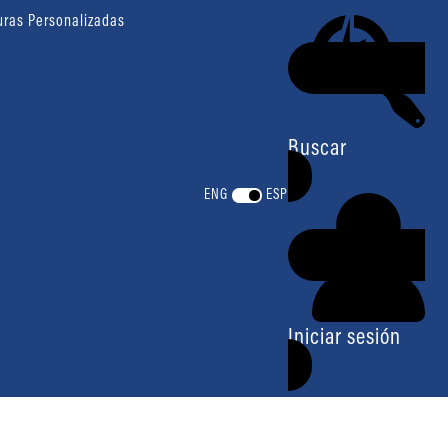
uras Personalizadas
Buscar
ENG
ESP
Iniciar sesión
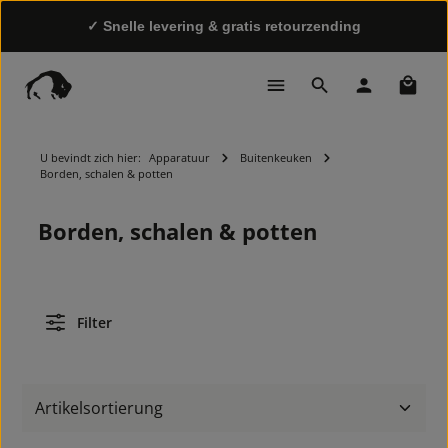
✓ Snelle levering & gratis retourzending
Winke
U bevindt zich hier:
Apparatuur
Buitenkeuken
Borden, schalen & potten
Borden, schalen & potten
Filter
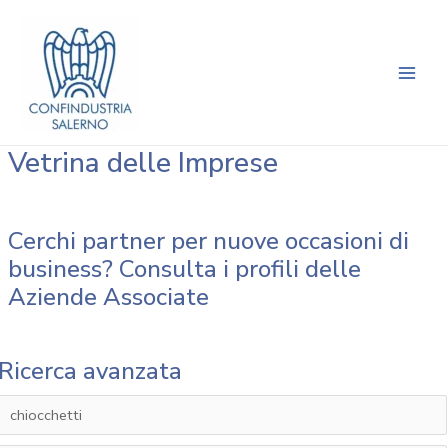
Vai
Main
al
Men
contenuto
Vetrina delle Imprese
Cerchi partner per nuove occasioni di
business? Consulta i profili delle
Aziende Associate
Ricerca avanzata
====
## Exercise
Where a line of the listing holds "delle", show that line.

## Response area
Vetrina delle Imprese
business? Consulta i profili delle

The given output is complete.